The sense resistor is put in series with the coil. There are 2 of them, one for each coil.Quote
MeltManBob
I looked at the datasheet some more trying to figure out how the supply voltage effects the output voltage even though they are not directly linked and couldn't find much. The trip current is set by Vref/(8*Rsense) and Rsense appears to be a combination of 2 external resistors. Basically what I'm not getting is that I've read that if you increase the supply voltage then you can drive the motors faster to the trip current but I'm not seeing where the correlation lies since the supply voltage is not the voltage used to calculate the current. Otherwise there wouldn't be any benefit of using a 24v supply over a 12v but I know that it is better to use a higher voltage.
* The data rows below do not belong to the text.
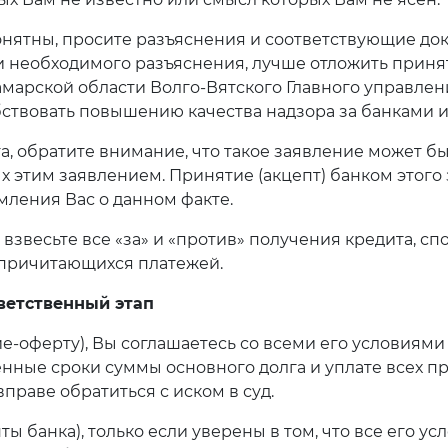
онятны, просите разъяснения и соответствующие док
и необходимого разъяснения, лучше отложить приня
марской области Волго-Вятского Главного управления 
бствовать повышению качества надзора за банками 
та, обратите внимание, что такое заявление может 
 этим заявлением. Принятие (акцепт) банком этого
мления Вас о данном факте.
взвесьте все «за» и «против» получения кредита, с
 причитающихся платежей.
тветственный этап
-оферту), Вы соглашаетесь со всеми его условиями 
ленные сроки суммы основного долга и уплате всех 
праве обратиться с иском в суд.
 банка), только если уверены в том, что все его ус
To see the correlation you need to do the math. Just look at one coil of the motor alone. You put a voltage over it. How much time does it take for current to grow from zero to the level set by the pot. The function is I(t)=V/R*(1-e^(-t/tau)), and we put condition that I(t)=0.5A (setpoint), and then we know all the rest just need to solve for t. And that t will say how much time it takes for current to go from zero to 0.5A. Thats all. Put the following in wxMaxima:
"--- rise time single ---";
kill(all)$ declare([t,R,L,tau],real,[Fs],integer)$ assume(t>=0,Fs>0,Ts>0,R>0,L>0,C>0)$ ratprint:false$
"****date****";
R:19$ L:0.032$ tau:L/R; setpoint:0.5; V:12;
"****solve ****";
Curent(timp):= (V/R) *(1- %e^(-timp/tau)) ; Fs:1/(Ts) $
Ts:solve(Curent(timp)=setpoint,timp),numer; Fs,numer;
"*** end ***";
And change the variables, then hit the enter from the keypad (not the usual enter) to recompute. If V=12V then ts=0.0026 seconds. If the V=24v, then ts=8.4..*10^−4 seconds. It means with 24v supply, the currrent reaches 0.5A mark much faster. Coils energize faster. We are interested to make this as fast as it can be, so higher voltage is better because of that purpose.
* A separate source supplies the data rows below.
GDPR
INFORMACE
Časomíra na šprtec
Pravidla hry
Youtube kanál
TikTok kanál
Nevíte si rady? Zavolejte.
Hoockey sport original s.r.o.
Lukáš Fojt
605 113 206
Then, put the specs of a normal reprap motor, that is low inductance and low resistance, try something like L:0.003 and R:2 and V:24 and see that difference ts=6.3*10^−5, now that is different, and suddenly that time period is equivalent to 16kHz instead of 378Hz and 1.2Khz like it was in first case.
Quote
MeltManBob
Anyway I'd like to reiterate that I would like to make sure the rest of my math logic outside of the drivers is good to go or not that way as we continue to hash out the details of the driver I can keep a big picture perspective. Ultimately I know that a faster time constant for a motor would appear to be best because the current/torque can build up faster BUT being able to actually calculate these things would let me figure out if a more powerful motor might be better even if it has a slower time constant but more than made up for it in torque. For example a smaller motor with a faster time constant that could reach it's rated current within some period of time 'X' compared to a larger motor where in that same time period 'X' it only reached 50% of it's rated current/torque but that torque being higher than the smaller motor. In that situation the more powerful motor would actually produce more torque. Thanks again!
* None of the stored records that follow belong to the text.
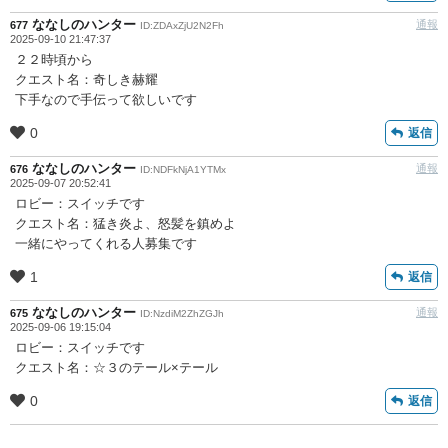
ななしのハンター
通報
677
ID:ZDAxZjU2N2Fh
2025-09-10 21:47:37
２２時頃から
クエスト名：奇しき赫耀
下手なので手伝って欲しいです
0
返信
ななしのハンター
通報
676
ID:NDFkNjA1YTMx
2025-09-07 20:52:41
ロビー：スイッチです
クエスト名：猛き炎よ、怒髪を鎮めよ
一緒にやってくれる人募集です
1
返信
ななしのハンター
通報
675
ID:NzdiM2ZhZGJh
2025-09-06 19:15:04
ロビー：スイッチです
クエスト名：☆３のテール×テール
0
返信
The mass, acceleration, force, ratio of pulleys, and that part is pretty easy and clear. But the deal with the motor is something else. It does not mean you can take the number written as the holding torque, multiply it with step angle and have your output torque. First, the motor you mentioned, driven at 12v would need a time period of 0.84 miliseconds just to reach 0.5A. That time frame is much too long. As a result, the current wont ever have enough time to reach 0.5A. As a result of that, the average current will be very low. And because the flux is proportional to the current, then the flux is low too. Then the motor has actually no power. It does not matter what datasheet says about holding torque at this point, that motor will not output anything that resembles that torque number.